Não me assusta a repentina pergunta. E, com calma
suficiente para examinar em mim mesmo como meus sentidos estão reagindo,
verifico que até agora estou bem.
Estou bem.
– Obrigado pela acolhida!
– Estamos com presença de espírito hoje!
– Sou sempre bem-educado. Sobretudo com
desconhecidos.
– Não sou exatamente desconhecido...
– Nos conhecemos de onde?
– Exatamente daqui.
– Nunca estive neste lugar antes.
– Esteve, sim. Vem aqui todos os dias.
– O senhor deve estar me confundindo...
– Como sabe que sou homem?
– Bem, a voz...
– Posso muito bem ser mulher.
– Nunca se sabe.
– Hm, estamos bem-humorados hoje.
– Sempre estou. Mesmo nestas circunstâncias.

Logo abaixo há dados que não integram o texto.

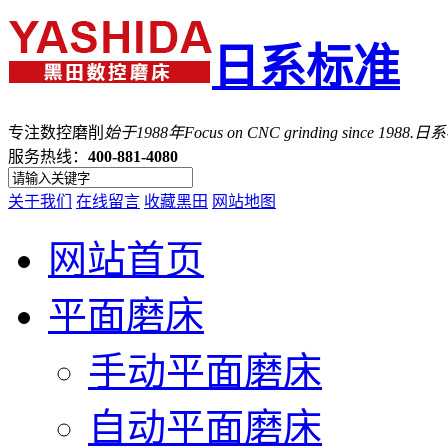
日系标准
专注数控磨削
始于1988年
Focus on CNC grinding since 1988.
服务热线：
400-881-4080
关于我们
在线留言
收藏黑田
网站地图
网站首页
平面磨床
手动平面磨床
自动平面磨床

– Não parecia muito, lá em cima.
– Lá em cima onde?
– No alto da escada.
– Ah, estamos lendo pensamentos hoje!
– Aliás, parecia deveras... digamos... acabrunhado
enquanto descia a escada.
– Sim. Sempre acontece quando fico sozinho com meus
pensamentos.
– Já esperava essa sua clássica resposta de quem
não conhece sequer o próprio rumo.
– Ninguém conhece o próprio rumo.
– Mais uma clássica afirmação dum desorientado. Os
membros da maioria sabem aonde vão.
– Pensam quê.
– No fundo, você os inveja. Queria saber em que
direção está indo, ter noção dos pontos cardeais, saber onde é o leste, o
norte, de que lado nasce o Sol.
– Bah! Essa é a clássica idéia que fazem os
pragmáticos a respeito dos que não o são. Você é que está confuso por eu não
ter indagado que lugar é este nem quem é você.
–Reles sofisma.
– Gente como você acha que sabe tudo. Pior: que
precisa saber tudo.
– Clássica resposta de quem não sabe nada!
– Clássico isso, clássico aquilo. Confunde dar
sempre o mesmo padrão de resposta às dúvidas com saber. Isso é apenas ser cego.
Aliás, ser cego cai bem para quem vive na escuridão.
– Que escuridão?
– Ora, esta escuridão! Que outra seria?
– Mas aqui não há escuridão alguma. Ser incapaz de
enxergar não significa que o mundo é escuro.
– Bah! Nada mais que frases de efeito. Aplicar um
belo bordão a cada incógnita que lhe surge pela frente não quer dizer saber.
– Estou vendo que o comprade não resiste a muita
pressão.
– A ironia é a arma dos mentirosos.
– Vejo também que a diplomacia não é um dos seus
fortes.
– Que mais poderia esperar de quem vive no mundo
das sombras? Com licença.
Dizendo isso, retomo resolutamente minha caminhada
à frente, mesmo sem poder enxergar coisa alguma.
De repente, a escuridão desaparece e me vejo na
cozinha. Abro a geladeira e apanho uma latinha gelada. Que bom ver tudo às
claras de novo. Embora o que eu queria de verdade era pegar a fôrma de gelo e
me empanturrar de uísque. Mas o médico proibiu, o miserável.